At Canonical it is our mission to make open source software available to people everywhere. We believe the best way to fuel innovation is to give the innovators the technology they need. As a Systems Reliability Engineer (SRE) for the Information Services (IS) team you'll play a key role in driving this mission and helping to define the future of free software.
SREs work closely with development teams to build and maintain the extraordinary infrastructure required to run all of Canonical and Ubuntu’s systems and services. The scope of our responsibility combined with the overall size of our environment means that our SREs face new challenges every day. From developing automated processes for faster, more reliable deployments to building large and scalable cloud environments, every day at Canonical is an opportunity to learn something new and collaborate with some of the most talented technical minds in the industry.
IS supports and maintains all of Canonical’s production services and IS team members use real-life operational experiences to contribute to product improvements. As an SRE you’ll be in a unique position that will allow you to provide critical feedback to developers by writing code, submitting bugs, and working with others within the company to ensure that Canonical products are as good as they can be. You will also be able to develop and submit fixes and enhancements directly.
KEY RESPONSIBILITIES & ACCOUNTABILITIES
SREs rotate through three roles:
1. Maintaining all core services, networks, and infrastructure (including public and private clouds). The ability to work under pressure and demonstrate sound problem solving skills in a fast-paced and complex environment are key here.
2. Working directly with a variety of development teams within Canonical in a devops role to test, deploy, monitor and maintain services running on our production clouds. This will require an overlap of development and administration skills, as you help write and review code you will then use to deploy and maintain services using Canonical's cloud products.
3. Larger project work, currently focused on large scale cloud deployments and overall process improvements. This role gives SREs the ability to utilize development and architecting skills in a focused manner that is unique to Canonical.
REQUIRED SKILLS & EXPERIENCE
- Prior experience working in a large highly available environment
- Willing to be flexible and adaptable with the ability to learn new things quickly.
- Strong development skills (Python, Go, Ruby, etc.) with experience writing code.
- Heavily focused on automation preferably with experience in building and maintaining self-service tools.
- Authoritative understanding and experience with the administration of infrastructure services such as DNS, DHCP, SSH, Apache/Nginx, HAProxy, Squid/Varnish, PostgreSQL/MySQL etc.
- Practical knowledge of IP networking and routing
- Strong security focus including knowledge of network, operating system and application level practices
- Familiarity with software development and code review practices, including use of DVCS (e.g. git or bzr)

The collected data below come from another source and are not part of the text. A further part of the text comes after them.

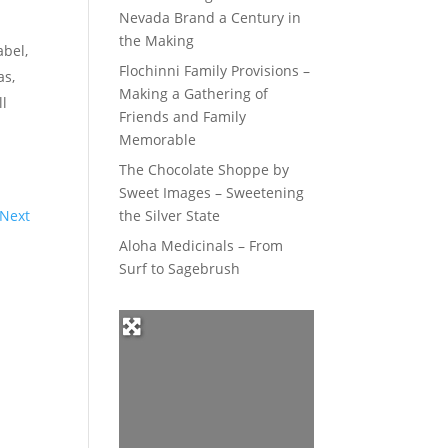
Nevada Brand a Century in
the Making
abel,
Flochinni Family Provisions –
as,
Making a Gathering of
ll
Friends and Family
Memorable
The Chocolate Shoppe by
Sweet Images – Sweetening
Next
the Silver State
Aloha Medicinals – From
Surf to Sagebrush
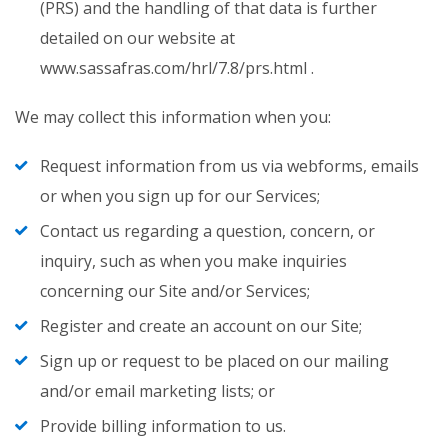
(PRS) and the handling of that data is further
detailed on our website at
www.sassafras.com/hrl/7.8/prs.html .
We may collect this information when you:
Request information from us via webforms, emails
or when you sign up for our Services;
Contact us regarding a question, concern, or
inquiry, such as when you make inquiries
concerning our Site and/or Services;
Register and create an account on our Site;
Sign up or request to be placed on our mailing
and/or email marketing lists; or
Provide billing information to us.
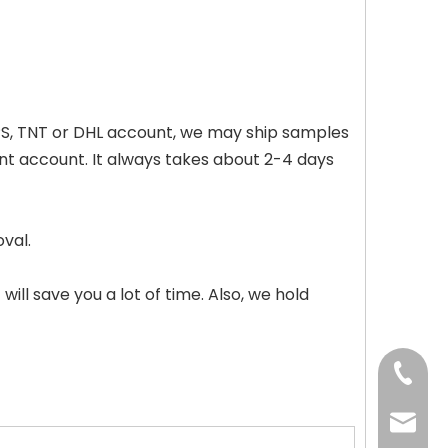
 UPS, TNT or DHL account, we may ship samples
unt account. It always takes about 2-4 days
val.
will save you a lot of time. Also, we hold
+86-73
+86-73
info@h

- Experience deploying, administering and maintaining services in a cloud computing environment
- Able to communicate clearly in English, especially using email and IRC
- College degree in a relevant technical field or equivalent experience.
- Self-driven and able to troubleshoot, ask others when appropriate and find answers
- Motivated, organised, and willing and able to work well remotely within a distributed team
- Able to participate in our weekend on call rotation approximately 1 weekend every 18 weeks
DESIRED SKILLS & EXPERIENCE
- Prior experience administering OpenStack
- Familiarity with Juju and MAAS
- Familiarity with Ubuntu or Debian
- Prior experience with configuration management tools (Puppet, Chef, CFEngine, etc.)
- Prior experience maintaining and configuring routers and firewalls (Cisco, iptables)
Canonical is an equal opportunity employer.